As you probably know, the RDNT multi-chain lending project was hacked last year, and Binance Wallet reminded us for a month to revoke the approvals for this RDNT project and Binance Wallet. This user may not have taken it seriously, which is why they are facing this situation today.
So should all approvals be revoked? Definitely not! Revoking approvals could also result in asset loss! Here’s an example.
How fake authorization scams exploit the revocation feature:
Fake approval revocation scams deceive Web3 users into believing that revoking transaction approvals can protect their wallets—but in reality, victims pay exorbitant 'gas fees' that go directly into the scammers' pockets.
Criminals exploit the "revocation" feature of Web3 wallets, stealing your funds each time they attempt to cancel permissions for fake approvals.
"Revocation" features are always safe, right? Most cryptocurrency users think so, especially in the context where the "revocation" feature is generally considered a key aspect of Web3 wallet security. Unfortunately, scammers have found ways to exploit this feature. In our previous Web3 wallet security blog, we explored the inherent risks of approving smart contract exchanges without carefully verifying all details. In this blog, we will delve into what fake approval scams are, how scammers exploit the "revocation" feature for their benefit, and most importantly, how to avoid becoming a victim of these scams.
What is a fake approval scam?
Using the "revocation" feature for fake approval scams lures users into thinking they are reclaiming transaction permissions granted to unknown platforms or smart contracts. When users attempt to do so, they ultimately pay high "gas fees" while believing their wallet's security is assured.
Temptation: Users browsing token approvals on blockchain explorers like Etherscan or in wallets encounter an unfamiliar token approval message.

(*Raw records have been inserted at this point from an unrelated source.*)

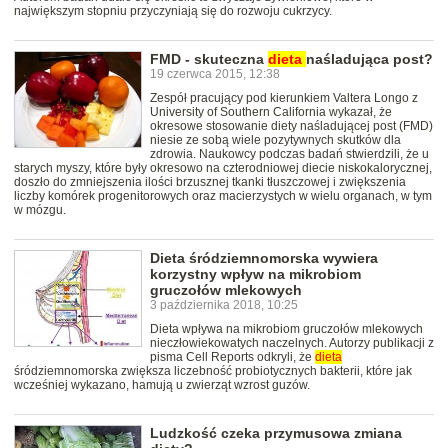
największym stopniu przyczyniają się do rozwoju cukrzycy.
FMD - skuteczna
dieta
naśladująca post?
19 czerwca 2015, 12:38
Zespół pracujący pod kierunkiem Valtera Longo z
University of Southern California wykazał, że
okresowe stosowanie diety naśladującej post (FMD)
niesie ze sobą wiele pozytywnych skutków dla
zdrowia. Naukowcy podczas badań stwierdzili, że u
starych myszy, które były okresowo na czterodniowej diecie niskokalorycznej,
doszło do zmniejszenia ilości brzusznej tkanki tłuszczowej i zwiększenia
liczby komórek progenitorowych oraz macierzystych w wielu organach, w tym
w mózgu.
Dieta śródziemnomorska wywiera
korzystny wpływ na mikrobiom
gruczołów mlekowych
3 października 2018, 10:25
Dieta wpływa na mikrobiom gruczołów mlekowych
nieczłowiekowatych naczelnych. Autorzy publikacji z
pisma Cell Reports odkryli, że
dieta
śródziemnomorska zwiększa liczebność probiotycznych bakterii, które jak
wcześniej wykazano, hamują u zwierząt wzrost guzów.
Ludzkość czeka przymusowa zmiana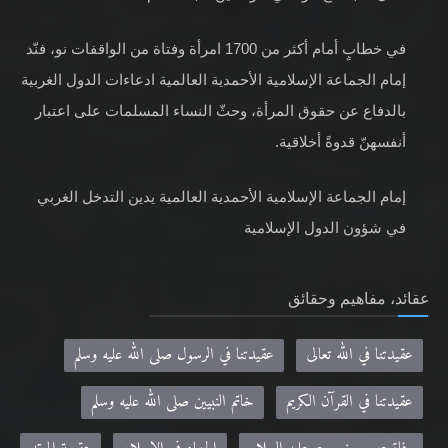
في خطابٍ أمام أكثر من 1700 امرأة وفتاة من الواقفات نو، فنّد
إمام الجماعة الإسلامية الأحمدية العالمية ادعاءات الدول الغربية
بالدفاع عن حقوق المرأة، وحثّ النساء المسلمات على اعتبار
أنفسهنّ قدوةً أخلاقية.
إمام الجماعة الإسلامية الأحمدية العالمية يدين التدخل الغربي
في شؤون الدول الإسلامية
عقائد، مفاهيم وحقائق
عقيدتنا في الله تعالى
عقيدتنا في الرسول صلى الله عليه وسلم
عقيدتنا في القرآن الكريم
خاتم النبيين صلى الله عليه وسلم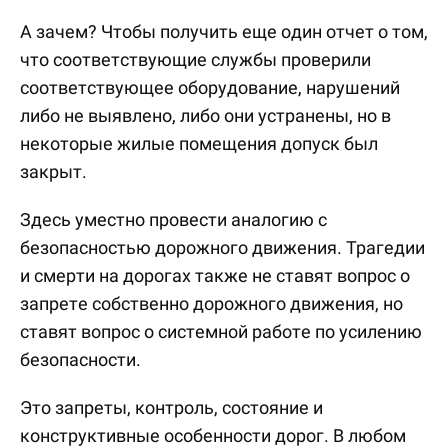
А зачем? Чтобы получить еще один отчет о том,
что соответствующие службы проверили
соответствующее оборудование, нарушений
либо не выявлено, либо они устранены, но в
некоторые жилые помещения допуск был
закрыт.
Здесь уместно провести аналогию с
безопасностью дорожного движения. Трагедии
и смерти на дорогах также не ставят вопрос о
запрете собственно дорожного движения, но
ставят вопрос о системной работе по усилению
безопасности.
Это запреты, контроль, состояние и
конструктивные особенности дорог. В любом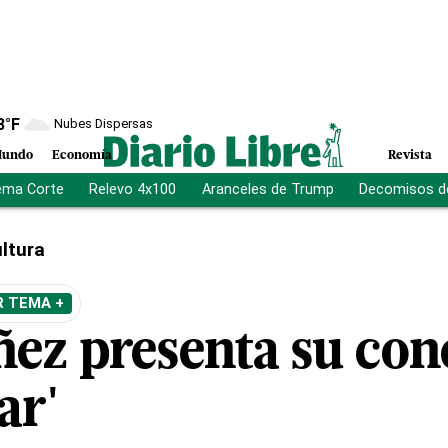
8
°F
Nubes Dispersas
undo
Economía
Revista
ema Corte
Relevo 4x100
Aranceles de Trump
Decomisos d
ltura
R TEMA +
ñez presenta su con
ar'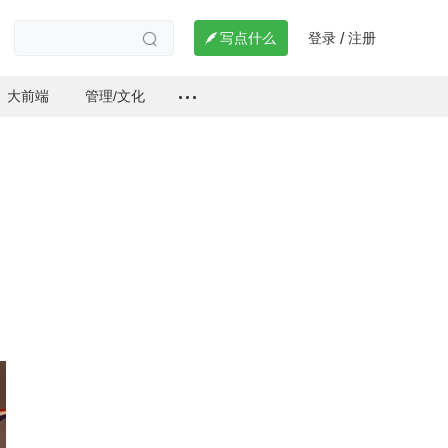
登录
注册

写点什么
/

大前端
管理/文化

This seems to indicate that an unknown contract is accessing their valuable assets. Users begin to feel panic and instinctively want to revoke the approval, thinking they are protecting their cryptocurrency.
Scam: However, the real authorization was never granted in the first place. Scammers never touched the user's tokens. Instead, they manipulated the way information is displayed in wallets or blockchain explorers to make it seem like access to an unknown contract was granted. This is merely a clever visual trick—a fake authorization disguised as legitimate. In reality, access was never granted, but the scam is triggered when users attempt to revoke access.
Gas scam: The "revocation" transaction triggered by the user is real—it is a legitimate operation, but its design is to make them pay exorbitant fees. Scammers profit from these inflated transaction costs, often using them to mint new tokens or execute other malicious operations under their control. Users originally thought this was just a protective measure, only to end up making a costly mistake. The fake approvals are merely bait, luring them into paying unnecessarily.
While these scams do not directly steal funds, they drain users' wallets by charging high gas fees without touching the users' remaining assets.
Costly cycle: The worst part? These stealthy approvals do not disappear from the browser. If users think the revocation failed, they may try again, unknowingly providing more funds to the scammers. Each attempt increases the losses because the scammers once again have the opportunity to steal the user's cryptocurrency. The more users attempt to fix the issue, the deeper they fall into the trap.
In the image below, you will notice that the chain explorer shows that the user has granted unlimited approval for 'BEP-20 TOKEN*' to an unknown spender. This concerning sight could trigger panic, making users mistakenly believe they have unknowingly authorized a malicious contract.
But in reality, this is a fake USDT token, and the scammers manipulated the display to create the illusion of prior approval.
By closely examining the transaction page, multiple addresses associated with this fraudulent token can be seen generating 300 so-called approval calls. This strategy aims to amplify urgency, forcing victims to act immediately.
When users attempt to revoke approvals, they end up being charged high fees—from a few dollars to hundreds or even more. These fees are not just wasted; scammers actively exploit these fees to mint new tokens or carry out other malicious operations, all without detection.
In the example above, the victim attempted to revoke approval but ended up doing the opposite. Scammers profited from this transaction, leading users to pay unexpectedly high fees while receiving no solutions: the misleading approval information remains visible, reinforcing the illusion that the user needs to try again.
Before approving any transaction, take a moment to check the details. Does the amount look correct? Do you recognize the contract address? Are there any strange warnings or unusual fees? If something feels off, verify with reliable sources, platforms, or forums.
Understand Your Fees
Familiarize yourself with the average gas fees on the blockchain you are using. If transaction fees appear suspiciously high or abnormal, it could be a warning sign. Use tools like Etherscan's Gas Tracker, GasNow, or Blocknative's Gas Estimator to monitor real-time gas prices and verify expected costs before proceeding.